The reproducibility of COVID-19 data analysis: paradoxes, pitfalls, and future challenges

Clelia Di Serio; Antonio Malgaroli; Paolo Ferrari; Ron S Kenett

doi:10.1093/pnasnexus/pgac125

The reproducibility of COVID-19 data analysis: paradoxes, pitfalls, and future challenges

PNAS Nexus. 2022 Aug 23;1(3):pgac125. doi: 10.1093/pnasnexus/pgac125. eCollection 2022 Jul.

Authors

Clelia Di Serio^{1

2

3}, Antonio Malgaroli¹, Paolo Ferrari^{3

4

5}, Ron S Kenett^{6

7}

Affiliations

¹ Vita-Salute San Raffaele University, UniSR, Milan, Italy.
² University Centre of Statistics in the Biomedical Sciences CUSSB, UniSR, Milan, Italy.
³ Biomedical Faculty, Università della Svizzera Italiana, Lugano, Switzerland.
⁴ Ente Ospedaliero Cantonale, Lugano, Switzerland.
⁵ Clinical School, University of New South Wales, Sydney, Australia.
⁶ KPA,Samuel Neaman Institute, Technion, Haifa, Israel.
⁷ University of Turin, Turin, Italy.

Abstract

In the midst of the COVID-19 experience, we learned an important scientific lesson: knowledge acquisition and information quality in medicine depends more on "data quality" rather than "data quantity." The large number of COVID-19 reports, published in a very short time, demonstrated that the most advanced statistical and computational tools cannot properly overcome the poor quality of acquired data. The main evidence for this observation comes from the poor reproducibility of results. Indeed, understanding the data generation process is fundamental when investigating scientific questions such as prevalence, immunity, transmissibility, and susceptibility. Most of COVID-19 studies are case reports based on "non probability" sampling and do not adhere to the general principles of controlled experimental designs. Such collected data suffers from many limitations when used to derive clinical conclusions. These include confounding factors, measurement errors and bias selection effects. Each of these elements represents a source of uncertainty, which is often ignored or assumed to provide an unbiased random contribution. Inference retrieved from large data in medicine is also affected by data protection policies that, while protecting patients' privacy, are likely to reduce consistently usefulness of big data in achieving fundamental goals such as effective and efficient data-integration.
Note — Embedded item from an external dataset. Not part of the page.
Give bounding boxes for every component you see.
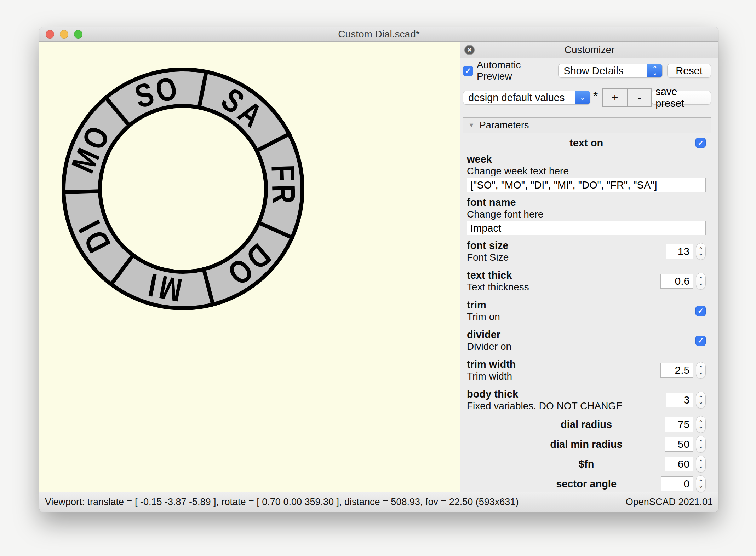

This limits the degree of generalizability of scientific studies and leads to paradoxical and conflicting conclusions. We provide such examples from assessing the role of risks factors. In conclusion, new paradigms and new designs schemes are needed in order to reach inferential conclusions that are meaningful and informative when dealing with data collected during emergencies like COVID-19.